[Start of section]

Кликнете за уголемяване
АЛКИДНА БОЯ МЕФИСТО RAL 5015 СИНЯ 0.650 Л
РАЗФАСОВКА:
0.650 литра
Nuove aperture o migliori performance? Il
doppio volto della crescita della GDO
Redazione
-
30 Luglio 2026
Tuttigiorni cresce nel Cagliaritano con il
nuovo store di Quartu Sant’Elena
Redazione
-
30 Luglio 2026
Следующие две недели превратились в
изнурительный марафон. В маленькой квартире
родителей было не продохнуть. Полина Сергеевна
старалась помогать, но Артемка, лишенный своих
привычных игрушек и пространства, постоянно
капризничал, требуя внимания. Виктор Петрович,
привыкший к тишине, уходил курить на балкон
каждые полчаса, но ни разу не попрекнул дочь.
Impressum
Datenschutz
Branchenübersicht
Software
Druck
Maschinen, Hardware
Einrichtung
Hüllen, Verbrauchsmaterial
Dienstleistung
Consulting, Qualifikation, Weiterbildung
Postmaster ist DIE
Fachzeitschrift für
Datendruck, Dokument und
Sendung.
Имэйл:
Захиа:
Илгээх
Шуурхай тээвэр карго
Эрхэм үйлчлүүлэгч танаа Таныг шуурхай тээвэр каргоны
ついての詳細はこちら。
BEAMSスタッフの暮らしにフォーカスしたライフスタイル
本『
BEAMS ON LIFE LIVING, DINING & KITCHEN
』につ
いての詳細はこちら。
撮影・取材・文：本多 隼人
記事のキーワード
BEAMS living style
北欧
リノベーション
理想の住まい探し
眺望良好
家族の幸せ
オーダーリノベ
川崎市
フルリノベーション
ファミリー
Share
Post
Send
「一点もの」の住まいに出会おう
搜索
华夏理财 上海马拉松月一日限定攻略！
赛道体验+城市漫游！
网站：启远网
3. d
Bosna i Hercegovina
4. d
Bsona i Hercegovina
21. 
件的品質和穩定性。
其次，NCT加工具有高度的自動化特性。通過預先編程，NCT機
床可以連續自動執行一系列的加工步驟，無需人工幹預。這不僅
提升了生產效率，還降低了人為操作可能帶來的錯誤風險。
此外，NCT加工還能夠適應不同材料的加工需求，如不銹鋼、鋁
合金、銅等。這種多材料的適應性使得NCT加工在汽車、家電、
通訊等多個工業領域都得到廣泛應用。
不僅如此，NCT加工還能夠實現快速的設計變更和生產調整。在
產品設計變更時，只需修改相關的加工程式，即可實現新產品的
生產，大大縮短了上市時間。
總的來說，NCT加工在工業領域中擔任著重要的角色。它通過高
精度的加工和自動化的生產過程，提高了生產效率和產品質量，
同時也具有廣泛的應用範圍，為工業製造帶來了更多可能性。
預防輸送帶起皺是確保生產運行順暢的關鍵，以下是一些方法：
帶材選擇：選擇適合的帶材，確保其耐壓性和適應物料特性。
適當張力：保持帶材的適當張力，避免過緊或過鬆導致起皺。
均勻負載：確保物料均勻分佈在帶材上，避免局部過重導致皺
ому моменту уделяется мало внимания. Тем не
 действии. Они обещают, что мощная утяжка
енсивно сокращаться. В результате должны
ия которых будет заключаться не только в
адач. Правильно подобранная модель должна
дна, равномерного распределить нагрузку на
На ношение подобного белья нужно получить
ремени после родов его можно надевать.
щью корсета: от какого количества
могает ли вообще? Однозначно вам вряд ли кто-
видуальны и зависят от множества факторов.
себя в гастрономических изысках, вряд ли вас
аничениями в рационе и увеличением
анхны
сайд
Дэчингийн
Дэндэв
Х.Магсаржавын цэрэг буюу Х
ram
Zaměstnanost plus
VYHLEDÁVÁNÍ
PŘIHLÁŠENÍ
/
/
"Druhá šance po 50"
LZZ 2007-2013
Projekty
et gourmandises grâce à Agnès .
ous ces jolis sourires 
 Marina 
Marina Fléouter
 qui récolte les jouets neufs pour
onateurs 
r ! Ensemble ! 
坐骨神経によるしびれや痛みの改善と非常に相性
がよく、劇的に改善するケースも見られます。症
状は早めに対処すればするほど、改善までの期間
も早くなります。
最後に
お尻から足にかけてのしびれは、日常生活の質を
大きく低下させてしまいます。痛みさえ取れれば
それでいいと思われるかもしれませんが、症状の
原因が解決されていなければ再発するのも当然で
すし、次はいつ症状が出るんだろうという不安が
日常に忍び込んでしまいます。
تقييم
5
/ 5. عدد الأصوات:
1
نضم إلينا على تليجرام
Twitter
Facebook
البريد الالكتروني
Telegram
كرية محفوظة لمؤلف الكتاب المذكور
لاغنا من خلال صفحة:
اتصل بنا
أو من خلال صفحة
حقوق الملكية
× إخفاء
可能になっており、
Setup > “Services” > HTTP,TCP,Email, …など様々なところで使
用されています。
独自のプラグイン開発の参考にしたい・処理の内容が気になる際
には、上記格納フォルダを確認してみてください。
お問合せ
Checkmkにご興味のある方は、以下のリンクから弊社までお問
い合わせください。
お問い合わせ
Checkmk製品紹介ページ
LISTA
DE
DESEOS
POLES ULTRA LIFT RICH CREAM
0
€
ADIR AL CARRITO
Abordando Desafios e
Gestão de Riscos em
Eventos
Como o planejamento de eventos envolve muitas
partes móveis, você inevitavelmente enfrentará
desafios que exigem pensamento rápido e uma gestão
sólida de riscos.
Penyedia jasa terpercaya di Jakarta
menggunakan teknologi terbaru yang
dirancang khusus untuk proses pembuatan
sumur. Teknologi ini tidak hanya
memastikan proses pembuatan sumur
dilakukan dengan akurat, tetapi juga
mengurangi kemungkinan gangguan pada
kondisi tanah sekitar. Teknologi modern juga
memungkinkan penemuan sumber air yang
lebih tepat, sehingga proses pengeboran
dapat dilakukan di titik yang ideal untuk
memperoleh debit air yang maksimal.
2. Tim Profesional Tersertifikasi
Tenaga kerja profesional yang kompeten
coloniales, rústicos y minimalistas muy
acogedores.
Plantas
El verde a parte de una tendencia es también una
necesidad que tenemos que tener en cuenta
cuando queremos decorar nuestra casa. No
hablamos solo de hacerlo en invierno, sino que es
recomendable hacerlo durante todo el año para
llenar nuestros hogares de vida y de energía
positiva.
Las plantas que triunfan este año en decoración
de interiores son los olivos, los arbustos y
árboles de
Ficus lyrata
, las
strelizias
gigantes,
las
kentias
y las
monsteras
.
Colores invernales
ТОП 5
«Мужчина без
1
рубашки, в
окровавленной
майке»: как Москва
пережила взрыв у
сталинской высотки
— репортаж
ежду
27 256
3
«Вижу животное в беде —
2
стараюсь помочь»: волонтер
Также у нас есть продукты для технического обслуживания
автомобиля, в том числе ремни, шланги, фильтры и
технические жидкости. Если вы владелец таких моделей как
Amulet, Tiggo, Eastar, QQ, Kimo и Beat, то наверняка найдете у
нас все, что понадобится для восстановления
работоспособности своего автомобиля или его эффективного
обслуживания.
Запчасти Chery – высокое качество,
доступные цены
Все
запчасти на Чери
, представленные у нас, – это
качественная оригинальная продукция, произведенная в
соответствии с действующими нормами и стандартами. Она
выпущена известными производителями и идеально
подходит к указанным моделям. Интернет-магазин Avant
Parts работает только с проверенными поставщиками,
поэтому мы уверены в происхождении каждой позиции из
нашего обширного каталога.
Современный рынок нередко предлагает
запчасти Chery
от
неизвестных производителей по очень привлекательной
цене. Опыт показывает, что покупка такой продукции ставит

[End of section]

→ WORK INSTRUCTION
Type out the material again, matching every line.

→ RESPONSE TO THE TASK
Кликнете за уголемяване
АЛКИДНА БОЯ МЕФИСТО RAL 5015 СИНЯ 0.650 Л
РАЗФАСОВКА:
0.650 литра
Nuove aperture o migliori performance? Il
doppio volto della crescita della GDO
Redazione
-
30 Luglio 2026
Tuttigiorni cresce nel Cagliaritano con il
nuovo store di Quartu Sant’Elena
Redazione
-
30 Luglio 2026
Следующие две недели превратились в
изнурительный марафон. В маленькой квартире
родителей было не продохнуть. Полина Сергеевна
старалась помогать, но Артемка, лишенный своих
привычных игрушек и пространства, постоянно
капризничал, требуя внимания. Виктор Петрович,
привыкший к тишине, уходил курить на балкон
каждые полчаса, но ни разу не попрекнул дочь.
Impressum
Datenschutz
Branchenübersicht
Software
Druck
Maschinen, Hardware
Einrichtung
Hüllen, Verbrauchsmaterial
Dienstleistung
Consulting, Qualifikation, Weiterbildung
Postmaster ist DIE
Fachzeitschrift für
Datendruck, Dokument und
Sendung.
Имэйл:
Захиа:
Илгээх
Шуурхай тээвэр карго
Эрхэм үйлчлүүлэгч танаа Таныг шуурхай тээвэр каргоны
ついての詳細はこちら。
BEAMSスタッフの暮らしにフォーカスしたライフスタイル
本『
BEAMS ON LIFE LIVING, DINING & KITCHEN
』につ
いての詳細はこちら。
撮影・取材・文：本多 隼人
記事のキーワード
BEAMS living style
北欧
リノベーション
理想の住まい探し
眺望良好
家族の幸せ
オーダーリノベ
川崎市
フルリノベーション
ファミリー
Share
Post
Send
「一点もの」の住まいに出会おう
搜索
华夏理财 上海马拉松月一日限定攻略！
赛道体验+城市漫游！
网站：启远网
3. d
Bosna i Hercegovina
4. d
Bsona i Hercegovina
21. 
件的品質和穩定性。
其次，NCT加工具有高度的自動化特性。通過預先編程，NCT機
床可以連續自動執行一系列的加工步驟，無需人工幹預。這不僅
提升了生產效率，還降低了人為操作可能帶來的錯誤風險。
此外，NCT加工還能夠適應不同材料的加工需求，如不銹鋼、鋁
合金、銅等。這種多材料的適應性使得NCT加工在汽車、家電、
通訊等多個工業領域都得到廣泛應用。
不僅如此，NCT加工還能夠實現快速的設計變更和生產調整。在
產品設計變更時，只需修改相關的加工程式，即可實現新產品的
生產，大大縮短了上市時間。
總的來說，NCT加工在工業領域中擔任著重要的角色。它通過高
精度的加工和自動化的生產過程，提高了生產效率和產品質量，
同時也具有廣泛的應用範圍，為工業製造帶來了更多可能性。
預防輸送帶起皺是確保生產運行順暢的關鍵，以下是一些方法：
帶材選擇：選擇適合的帶材，確保其耐壓性和適應物料特性。
適當張力：保持帶材的適當張力，避免過緊或過鬆導致起皺。
均勻負載：確保物料均勻分佈在帶材上，避免局部過重導致皺
ому моменту уделяется мало внимания. Тем не
 действии. Они обещают, что мощная утяжка
енсивно сокращаться. В результате должны
ия которых будет заключаться не только в
адач. Правильно подобранная модель должна
дна, равномерного распределить нагрузку на
На ношение подобного белья нужно получить
ремени после родов его можно надевать.
щью корсета: от какого количества
могает ли вообще? Однозначно вам вряд ли кто-
видуальны и зависят от множества факторов.
себя в гастрономических изысках, вряд ли вас
аничениями в рационе и увеличением
анхны
сайд
Дэчингийн
Дэндэв
Х.Магсаржавын цэрэг буюу Х
ram
Zaměstnanost plus
VYHLEDÁVÁNÍ
PŘIHLÁŠENÍ
/
/
"Druhá šance po 50"
LZZ 2007-2013
Projekty
et gourmandises grâce à Agnès .
ous ces jolis sourires 
 Marina 
Marina Fléouter
 qui récolte les jouets neufs pour
onateurs 
r ! Ensemble ! 
坐骨神経によるしびれや痛みの改善と非常に相性
がよく、劇的に改善するケースも見られます。症
状は早めに対処すればするほど、改善までの期間
も早くなります。
最後に
お尻から足にかけてのしびれは、日常生活の質を
大きく低下させてしまいます。痛みさえ取れれば
それでいいと思われるかもしれませんが、症状の
原因が解決されていなければ再発するのも当然で
すし、次はいつ症状が出るんだろうという不安が
日常に忍び込んでしまいます。
تقييم
5
/ 5. عدد الأصوات:
1
نضم إلينا على تليجرام
Twitter
Facebook
البريد الالكتروني
Telegram
كرية محفوظة لمؤلف الكتاب المذكور
لاغنا من خلال صفحة:
اتصل بنا
أو من خلال صفحة
حقوق الملكية
× إخفاء
可能になっており、
Setup > “Services” > HTTP,TCP,Email, …など様々なところで使
用されています。
独自のプラグイン開発の参考にしたい・処理の内容が気になる際
には、上記格納フォルダを確認してみてください。
お問合せ
Checkmkにご興味のある方は、以下のリンクから弊社までお問
い合わせください。
お問い合わせ
Checkmk製品紹介ページ
LISTA
DE
DESEOS
POLES ULTRA LIFT RICH CREAM
0
€
ADIR AL CARRITO
Abordando Desafios e
Gestão de Riscos em
Eventos
Como o planejamento de eventos envolve muitas
partes móveis, você inevitavelmente enfrentará
desafios que exigem pensamento rápido e uma gestão
sólida de riscos.
Penyedia jasa terpercaya di Jakarta
menggunakan teknologi terbaru yang
dirancang khusus untuk proses pembuatan
sumur. Teknologi ini tidak hanya
memastikan proses pembuatan sumur
dilakukan dengan akurat, tetapi juga
mengurangi kemungkinan gangguan pada
kondisi tanah sekitar. Teknologi modern juga
memungkinkan penemuan sumber air yang
lebih tepat, sehingga proses pengeboran
dapat dilakukan di titik yang ideal untuk
memperoleh debit air yang maksimal.
2. Tim Profesional Tersertifikasi
Tenaga kerja profesional yang kompeten
coloniales, rústicos y minimalistas muy
acogedores.
Plantas
El verde a parte de una tendencia es también una
necesidad que tenemos que tener en cuenta
cuando queremos decorar nuestra casa. No
hablamos solo de hacerlo en invierno, sino que es
recomendable hacerlo durante todo el año para
llenar nuestros hogares de vida y de energía
positiva.
Las plantas que triunfan este año en decoración
de interiores son los olivos, los arbustos y
árboles de
Ficus lyrata
, las
strelizias
gigantes,
las
kentias
y las
monsteras
.
Colores invernales
ТОП 5
«Мужчина без
1
рубашки, в
окровавленной
майке»: как Москва
пережила взрыв у
сталинской высотки
— репортаж
ежду
27 256
3
«Вижу животное в беде —
2
стараюсь помочь»: волонтер
Также у нас есть продукты для технического обслуживания
автомобиля, в том числе ремни, шланги, фильтры и
технические жидкости. Если вы владелец таких моделей как
Amulet, Tiggo, Eastar, QQ, Kimo и Beat, то наверняка найдете у
нас все, что понадобится для восстановления
работоспособности своего автомобиля или его эффективного
обслуживания.
Запчасти Chery – высокое качество,
доступные цены
Все
запчасти на Чери
, представленные у нас, – это
качественная оригинальная продукция, произведенная в
соответствии с действующими нормами и стандартами. Она
выпущена известными производителями и идеально
подходит к указанным моделям. Интернет-магазин Avant
Parts работает только с проверенными поставщиками,
поэтому мы уверены в происхождении каждой позиции из
нашего обширного каталога.
Современный рынок нередко предлагает
запчасти Chery
от
неизвестных производителей по очень привлекательной
цене. Опыт показывает, что покупка такой продукции ставит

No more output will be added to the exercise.